Data supplied:
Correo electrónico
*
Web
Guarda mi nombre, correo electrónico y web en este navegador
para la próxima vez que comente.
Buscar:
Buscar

...

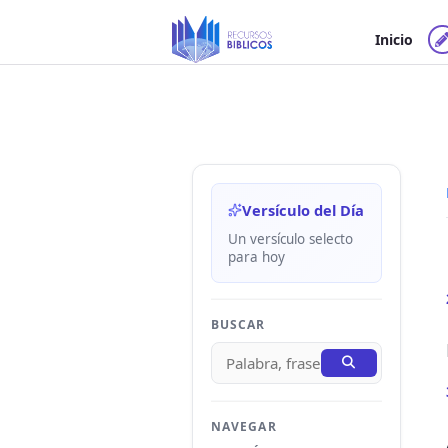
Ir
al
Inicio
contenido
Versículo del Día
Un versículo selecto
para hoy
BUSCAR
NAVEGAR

* * *

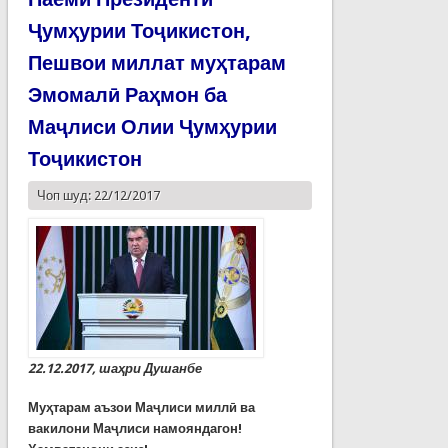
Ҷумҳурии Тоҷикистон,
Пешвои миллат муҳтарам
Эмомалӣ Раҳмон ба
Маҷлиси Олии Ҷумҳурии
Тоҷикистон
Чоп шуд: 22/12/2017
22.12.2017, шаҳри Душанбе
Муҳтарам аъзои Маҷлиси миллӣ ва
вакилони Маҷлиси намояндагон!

What to work on: Looking at the data above, state how many of its lines contain the word "Маҷлиси", and give nothing but that number.

Exercise result: 3